Confucius Institute summer camp 2011
This year’s Confucius Institute summer camp, was held from July 11 to 22 in the cities of Beijing and Qufu. This annual event is jointly organized by Hanban, Beijing Foreign Studies University, the Confucius Institute at the University of Vienna and the Confucius Research Institute of the People’s Republic of China and gives high school students ages 14 to 19 the opportunity to spend a summer in China and to discover the country’s age-old language and culture.

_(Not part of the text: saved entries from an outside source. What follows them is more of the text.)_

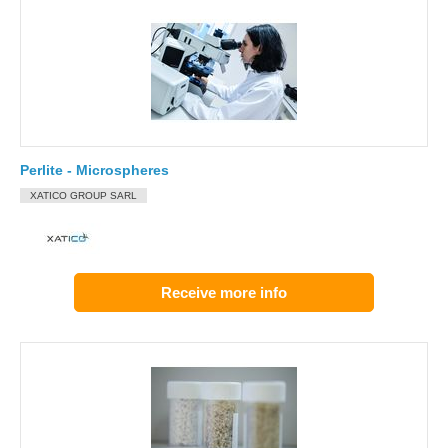
Perlite - Microspheres
XATICO GROUP SARL
Receive more info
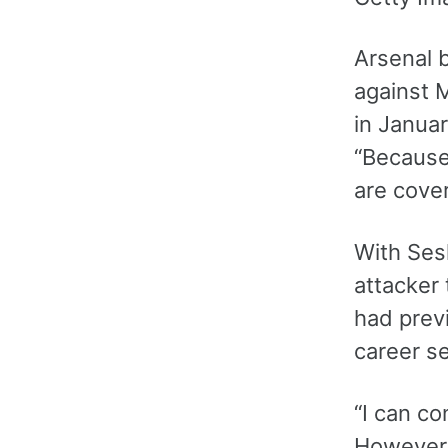
Arsenal b
against 
in Januar
“Because
are cover
With Ses
attacker 
had prev
career se
“I can co
However i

This year’s “Chinese bridge” (汉语桥), as the Confucius Institute’s summer camp is also known, offered participants a vast selection of activities ranging from calligraphy and paper-cut courses, to performances of Beijing opera and concerts of traditional Chinese music. Much to the delight of the students, trips to Beijing’s most famous sights such as the Great Wall and the Forbidden City were also included in the programme.
After a few enjoyable days in the capital, the trip went on to Qufu in Shandong Province, the birthplace of Confucius. Qufu is famous for its many sights associated with the sage, such as the San Kong (三孔), the Confucius Temple, the Kong family’s mansion, and the Confucius cemetery, which offer a unique view into life in ancient China. As if this wasn’t enough, the Taishan (泰山), one of China’s five sacred mountains and the Nishan (尼山), the mountain on which Confucius was allegedly born, are located in Qufu’s surroundings.
To complete the Confucian experience, students participated in a traditional Chinese apprentice ceremony in the auditorium of the Confucius Research Institute. Next, the now true Confucian apprentices attended an impressive show in which the sage’s life was artistically and acrobatically reinterpreted. Qufu’s Confucius Research Institute additionally offered participants several activities such as lectures on Chinese history and culture, calligraphy and seal making courses in which students had the opportunity of not only to learn how to write their names in Chinese, but also to carve them into traditional Chinese stone seals. In accordance with the ancient Chinese notion of the importance of not only mental, but also physical cultivation, courses in the martial art of Taijiquan (太极拳), as well as a traditional tea ceremony were offered to participants. With a reinvigorated body and mind, students, on the 21st of July, took the Confucius Institute’s Chinese Proficiency Test and so demonstrated their newly acquired language skills.
The Confucius Institute summer camp is the result of intensive cooperation between the Confucius Institute at the University of Vienna and the Confucius Research Institute of the People’s Republic of China, the basis of which was laid last September when the two Institutes signed an agreement of partnership and cooperation, thereby establishing a true“Chinese bridge”.